→ **ACTIVITY**
The output should match, line for line, the records from the line containing "peaches layered between a buttery shortbread" through the line containing "schedule 40 X46 PSL", with every picture left out.

→ **MATERIAL FOR THE TASK**
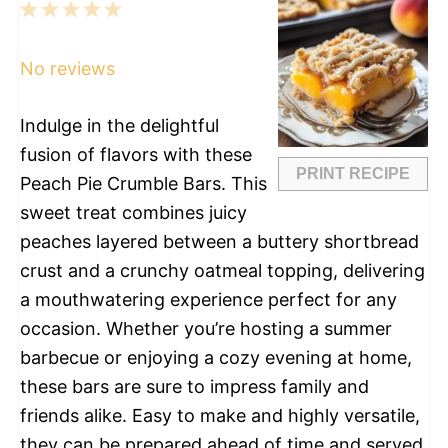
1
2
3
4
5
Star
Stars
Stars
Stars
Stars
No reviews
Indulge in the delightful
fusion of flavors with these
PRINT RECIPE
Peach Pie Crumble Bars. This
sweet treat combines juicy
peaches layered between a buttery shortbread
crust and a crunchy oatmeal topping, delivering
a mouthwatering experience perfect for any
occasion. Whether you’re hosting a summer
barbecue or enjoying a cozy evening at home,
these bars are sure to impress family and
friends alike. Easy to make and highly versatile,
they can be prepared ahead of time and served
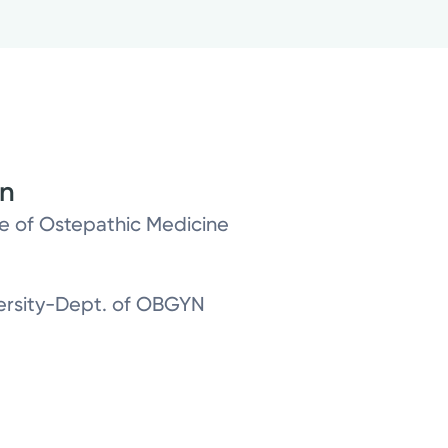
on
ge of Ostepathic Medicine
versity-Dept. of OBGYN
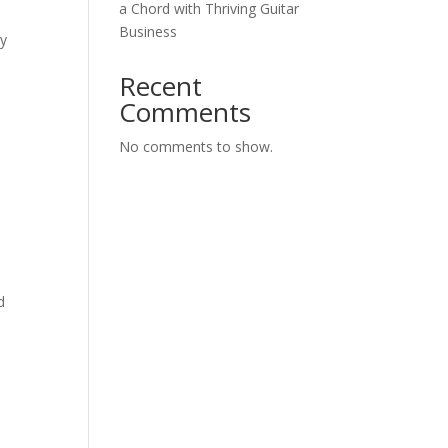
a Chord with Thriving Guitar
Business
my
Recent
Comments
No comments to show.
d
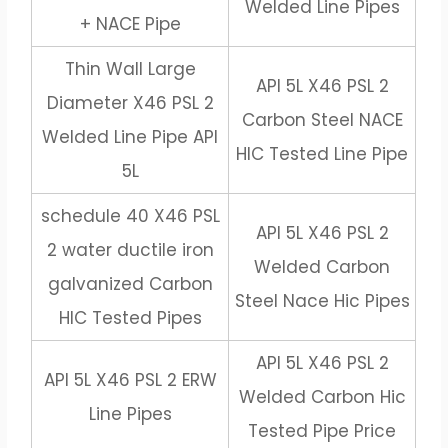
Welded Line Pipes
+ NACE Pipe
Thin Wall Large
API 5L X46 PSL 2
Diameter X46 PSL 2
Carbon Steel NACE
Welded Line Pipe API
HIC Tested Line Pipe
5L
schedule 40 X46 PSL
API 5L X46 PSL 2
2 water ductile iron
Welded Carbon
galvanized Carbon
Steel Nace Hic Pipes
HIC Tested Pipes
API 5L X46 PSL 2
API 5L X46 PSL 2 ERW
Welded Carbon Hic
Line Pipes
Tested Pipe Price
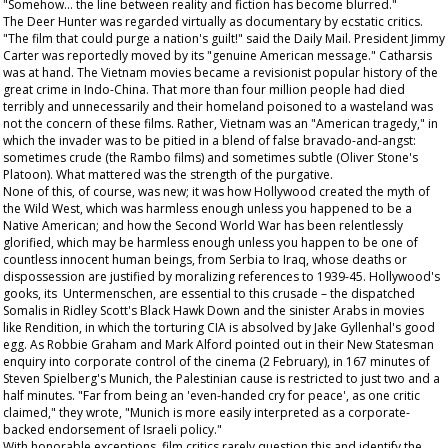
"Somehow... the line between reality and fiction has become blurred."
The Deer Hunter
was regarded virtually as documentary by ecstatic critics.
"The film that could purge a nation's guilt!" said the
Daily Mail
. President Jimmy
Carter was reportedly moved by its "genuine American message." Catharsis
was at hand. The Vietnam movies became a revisionist popular history of the
great crime in Indo-China. That more than four million people had died
terribly and unnecessarily and their homeland poisoned to a wasteland was
not the concern of these films. Rather, Vietnam was an "American tragedy," in
which the invader was to be pitied in a blend of false bravado-and-angst:
sometimes crude (the
Rambo
films) and sometimes subtle (Oliver Stone's
Platoon
). What mattered was the strength of the purgative.
None of this, of course, was new; it was how Hollywood created the myth of
the Wild West, which was harmless enough unless you happened to be a
Native American; and how the Second World War has been relentlessly
glorified, which may be harmless enough unless you happen to be one of
countless innocent human beings, from Serbia to Iraq, whose deaths or
dispossession are justified by moralizing references to 1939-45. Hollywood's
gooks, its Untermenschen, are essential to this crusade – the dispatched
Somalis in Ridley Scott's
Black Hawk Down
and the sinister Arabs in movies
like
Rendition
, in which the torturing CIA is absolved by Jake Gyllenhal's good
egg. As Robbie Graham and Mark Alford pointed out in their
New Statesman
enquiry into corporate control of the cinema (2 February), in 167 minutes of
Steven Spielberg's
Munich
, the Palestinian cause is restricted to just two and a
half minutes. "Far from being an 'even-handed cry for peace', as one critic
claimed," they wrote, "Munich is more easily interpreted as a corporate-
backed endorsement of Israeli policy."
With honorable exceptions, film critics rarely question this and identify the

→ **SOLUTION TO THIS PROBLEM**
peaches layered between a buttery shortbread
crust and a crunchy oatmeal topping, delivering
a mouthwatering experience perfect for any
occasion. Whether you’re hosting a summer
barbecue or enjoying a cozy evening at home,
these bars are sure to impress family and
friends alike. Easy to make and highly versatile,
they can be prepared ahead of time and served
on
ge of Ostepathic Medicine
versity-Dept. of OBGYN
a Chord with Thriving Guitar
Business
my
Recent
Comments
No comments to show.
d
Welded Line Pipes
+ NACE Pipe
Thin Wall Large
API 5L X46 PSL 2
Diameter X46 PSL 2
Carbon Steel NACE
Welded Line Pipe API
HIC Tested Line Pipe
5L
schedule 40 X46 PSL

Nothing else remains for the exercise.